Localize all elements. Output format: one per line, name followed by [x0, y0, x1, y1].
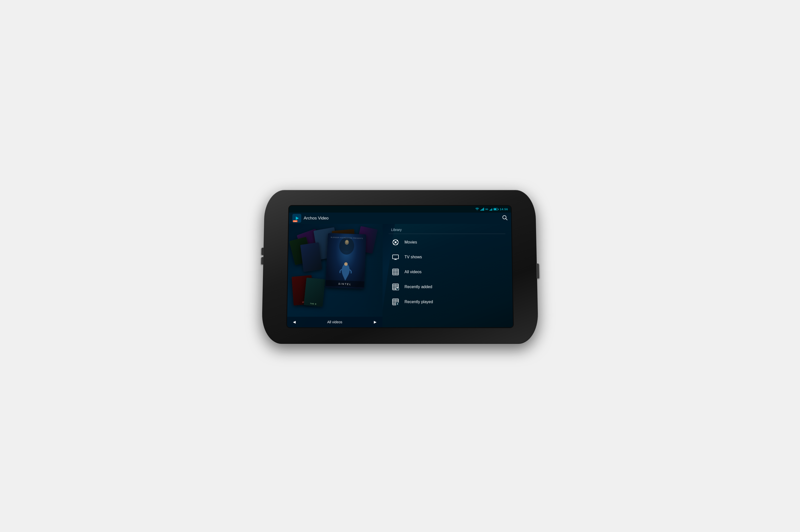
signal-bar2-1 [489, 210, 490, 211]
battery-body [493, 208, 498, 211]
right-panel: Library [382, 224, 513, 327]
menu-label-recently-played: Recently played [405, 300, 433, 304]
sintel-card: SINTEL BLENDER FOUNDATION PRESENTS [325, 233, 366, 289]
signal-bar-2 [481, 209, 482, 211]
left-panel: P [287, 224, 383, 327]
scene: 3G [251, 179, 549, 353]
status-bar: 3G [289, 206, 511, 212]
app-icon: FREE [292, 214, 301, 223]
status-time: 14:56 [500, 208, 508, 211]
app-bar: FREE Archos Video [289, 212, 511, 224]
menu-label-recently-added: Recently added [405, 285, 432, 289]
screen-wrapper: 3G [287, 206, 513, 327]
recently-added-icon [391, 282, 400, 291]
menu-item-movies[interactable]: Movies [389, 235, 506, 250]
volume-down-button[interactable] [261, 257, 263, 265]
signal-bar-4 [483, 208, 484, 211]
free-badge: FREE [293, 220, 298, 222]
signal-bar2-3 [491, 209, 492, 211]
main-content: P [287, 224, 513, 327]
signal-bar2-2 [490, 209, 491, 211]
svg-point-10 [393, 243, 394, 245]
library-section-header: Library [389, 228, 505, 234]
svg-line-1 [506, 218, 507, 220]
bottom-bar-label: All videos [327, 320, 342, 324]
menu-label-tv-shows: TV shows [405, 255, 422, 259]
tv-shows-icon [391, 252, 400, 262]
bottom-navigation-bar: ◄ All videos ► [287, 317, 383, 327]
next-arrow[interactable]: ► [373, 320, 377, 325]
movies-icon [391, 238, 400, 247]
volume-up-button[interactable] [261, 248, 264, 255]
app-title: Archos Video [304, 216, 502, 221]
prev-arrow[interactable]: ◄ [292, 320, 297, 325]
phone-shell: 3G [261, 190, 538, 344]
network-type-label: 3G [485, 208, 488, 211]
menu-item-recently-added[interactable]: Recently added [389, 280, 506, 294]
signal-bar-1 [480, 210, 481, 211]
menu-content: Library [383, 224, 513, 309]
movie-card-bottom-2: THE B [304, 278, 325, 307]
left-panel-gradient [362, 224, 383, 327]
wifi-icon [475, 208, 479, 211]
menu-item-all-videos[interactable]: All videos [389, 265, 506, 280]
battery-tip [498, 209, 499, 210]
svg-point-9 [397, 240, 398, 241]
battery-fill [494, 209, 496, 210]
svg-point-7 [394, 241, 396, 243]
all-videos-icon [391, 267, 400, 277]
movie-card-left-2 [300, 242, 322, 272]
screen: 3G [287, 206, 513, 327]
menu-label-all-videos: All videos [405, 270, 422, 274]
volume-buttons [261, 248, 263, 265]
svg-rect-12 [393, 255, 398, 259]
svg-point-8 [393, 240, 394, 241]
signal-bars [480, 208, 484, 211]
status-icons: 3G [475, 208, 508, 211]
play-triangle-icon [296, 216, 299, 220]
menu-item-tv-shows[interactable]: TV shows [389, 250, 506, 265]
menu-item-recently-played[interactable]: Recently played [389, 294, 507, 309]
signal-bar-3 [482, 209, 483, 211]
signal-bars-2 [489, 208, 492, 211]
recently-played-icon [391, 297, 400, 306]
menu-label-movies: Movies [405, 240, 417, 245]
svg-point-11 [397, 243, 398, 245]
battery-icon [493, 208, 499, 211]
search-button[interactable] [502, 215, 508, 222]
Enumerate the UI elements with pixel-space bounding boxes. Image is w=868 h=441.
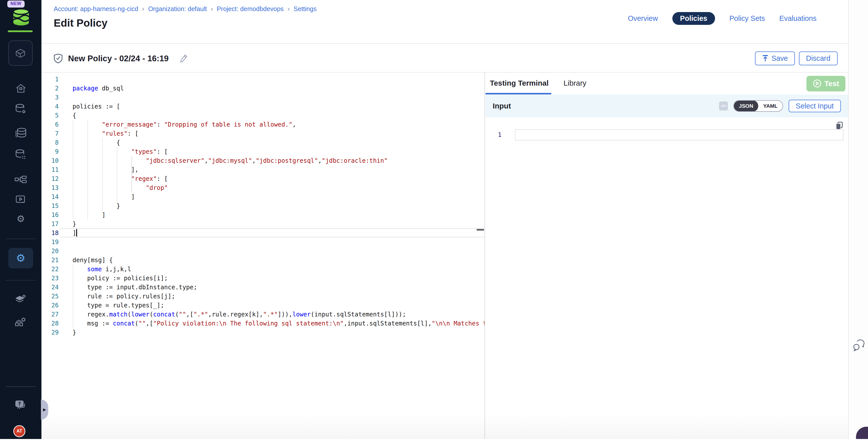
policy-name: New Policy - 02/24 - 16:19	[68, 54, 168, 63]
save-button[interactable]: Save	[755, 52, 795, 65]
line-number: 4	[41, 102, 59, 111]
toggle-yaml[interactable]: YAML	[758, 100, 783, 112]
line-number: 25	[41, 292, 59, 301]
format-toggle[interactable]: JSON YAML	[733, 100, 783, 112]
code-line-22[interactable]: 22 some i,j,k,l	[41, 265, 484, 274]
code-line-24[interactable]: 24 type := input.dbInstance.type;	[41, 283, 484, 292]
code-line-5[interactable]: 5{	[41, 111, 484, 120]
user-avatar[interactable]: AT	[13, 425, 25, 437]
sidebar: NEW	[0, 0, 41, 439]
toggle-json[interactable]: JSON	[734, 100, 758, 112]
chat-bubbles-icon[interactable]	[852, 339, 865, 352]
tab-evaluations[interactable]: Evaluations	[779, 14, 816, 23]
org-gear-icon	[14, 316, 27, 328]
tab-library[interactable]: Library	[564, 79, 586, 87]
sidebar-divider	[5, 386, 36, 387]
code-line-16[interactable]: 16 ]	[41, 211, 484, 220]
select-input-button[interactable]: Select Input	[788, 100, 841, 113]
line-number: 24	[41, 283, 59, 292]
code-line-15[interactable]: 15 }	[41, 201, 484, 211]
breadcrumb-item[interactable]: Account: app-harness-ng-cicd	[54, 5, 138, 12]
code-line-12[interactable]: 12 "regex": [	[41, 174, 484, 183]
pipeline-icon	[14, 176, 27, 183]
sidebar-item-home[interactable]	[0, 84, 41, 94]
sidebar-divider	[5, 280, 36, 281]
breadcrumb-separator: ›	[287, 5, 290, 13]
code-line-21[interactable]: 21deny[msg] {	[41, 256, 484, 265]
sidebar-item-project-settings-active[interactable]: ⚙	[8, 248, 33, 269]
line-number: 11	[41, 165, 59, 174]
code-line-23[interactable]: 23 policy := policies[i];	[41, 274, 484, 283]
code-line-9[interactable]: 9 "types": [	[41, 147, 484, 156]
line-number: 12	[41, 174, 59, 183]
database-dots-icon	[15, 149, 27, 160]
code-line-19[interactable]: 19	[41, 238, 484, 247]
sidebar-divider-green	[8, 30, 33, 32]
code-line-2[interactable]: 2package db_sql	[41, 84, 484, 93]
code-line-11[interactable]: 11 ],	[41, 165, 484, 174]
tab-testing-terminal[interactable]: Testing Terminal	[490, 79, 549, 87]
code-line-25[interactable]: 25 rule := policy.rules[j];	[41, 292, 484, 301]
sidebar-item-org-settings[interactable]	[0, 316, 41, 328]
sidebar-item-help[interactable]: ?	[0, 400, 41, 411]
code-line-7[interactable]: 7 "rules": [	[41, 129, 484, 138]
sidebar-item-settings[interactable]: ⚙	[0, 214, 41, 223]
window-bottom-edge	[0, 439, 868, 441]
current-line-highlight	[59, 228, 485, 237]
sidebar-item-db-instances[interactable]	[0, 149, 41, 160]
line-number: 14	[41, 192, 59, 201]
input-line-number: 1	[486, 131, 502, 138]
policy-code-editor[interactable]: 12package db_sql34policies := [5{6 "erro…	[41, 72, 485, 439]
line-number: 16	[41, 211, 59, 220]
breadcrumb-item[interactable]: Organization: default	[148, 5, 207, 12]
code-line-6[interactable]: 6 "error_message": "Dropping of table is…	[41, 120, 484, 129]
copy-icon[interactable]	[835, 121, 843, 130]
code-line-10[interactable]: 10 "jdbc:sqlserver","jdbc:mysql","jdbc:p…	[41, 156, 484, 165]
sidebar-item-db-config[interactable]	[0, 103, 41, 115]
line-number: 3	[41, 93, 59, 102]
executions-icon	[15, 195, 26, 204]
line-number: 27	[41, 310, 59, 319]
discard-button[interactable]: Discard	[799, 52, 838, 65]
svg-text:?: ?	[18, 401, 21, 407]
code-line-20[interactable]: 20	[41, 247, 484, 256]
code-lines: 12package db_sql34policies := [5{6 "erro…	[41, 75, 484, 337]
breadcrumb-separator: ›	[211, 5, 213, 13]
input-bar: Input </> JSON YAML Select Input	[486, 95, 848, 117]
sidebar-item-pipelines[interactable]	[0, 176, 41, 183]
line-number: 22	[41, 265, 59, 274]
database-gear-icon	[15, 103, 27, 115]
sidebar-item-databases[interactable]	[0, 127, 41, 138]
input-line-1[interactable]: 1	[486, 129, 848, 140]
input-current-line[interactable]	[515, 129, 844, 140]
code-line-28[interactable]: 28 msg := concat("",["Policy violation:\…	[41, 319, 484, 328]
test-button[interactable]: Test	[806, 76, 845, 91]
tab-policies[interactable]: Policies	[672, 12, 715, 25]
code-line-14[interactable]: 14 ]	[41, 192, 484, 201]
code-line-8[interactable]: 8 {	[41, 138, 484, 147]
dbdevops-logo-icon[interactable]	[10, 8, 32, 26]
breadcrumb-separator: ›	[142, 5, 145, 13]
code-line-27[interactable]: 27 regex.match(lower(concat("",[".*",rul…	[41, 310, 484, 319]
sidebar-item-executions[interactable]	[0, 195, 41, 204]
sidebar-item-layers-settings[interactable]	[0, 293, 41, 304]
edit-pencil-icon[interactable]	[180, 54, 188, 63]
code-line-29[interactable]: 29}	[41, 328, 484, 337]
code-line-1[interactable]: 1	[41, 75, 484, 84]
code-line-17[interactable]: 17}	[41, 220, 484, 228]
code-line-13[interactable]: 13 "drop"	[41, 183, 484, 192]
module-cube-icon	[14, 47, 27, 60]
help-chat-icon: ?	[14, 400, 27, 411]
tab-overview[interactable]: Overview	[628, 14, 658, 23]
code-line-26[interactable]: 26 type = rule.types[_];	[41, 301, 484, 310]
code-line-3[interactable]: 3	[41, 93, 484, 102]
tab-policy-sets[interactable]: Policy Sets	[730, 14, 765, 23]
layers-gear-icon	[14, 293, 27, 304]
module-selector[interactable]	[8, 40, 33, 66]
breadcrumb-item[interactable]: Settings	[293, 5, 317, 12]
code-line-4[interactable]: 4policies := [	[41, 102, 484, 111]
upload-icon	[762, 55, 769, 62]
test-input-editor[interactable]: 1	[486, 117, 848, 439]
breadcrumb-item[interactable]: Project: demodbdevops	[217, 5, 284, 12]
database-stack-icon	[14, 127, 27, 138]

#### Problem description:
Look through the data above for the string "layers" and copy every line where it appears.

#### Response to the exercise:
sidebar-item-layers-settings[interactable]	[0, 293, 41, 304]
layers-gear-icon	[14, 293, 27, 304]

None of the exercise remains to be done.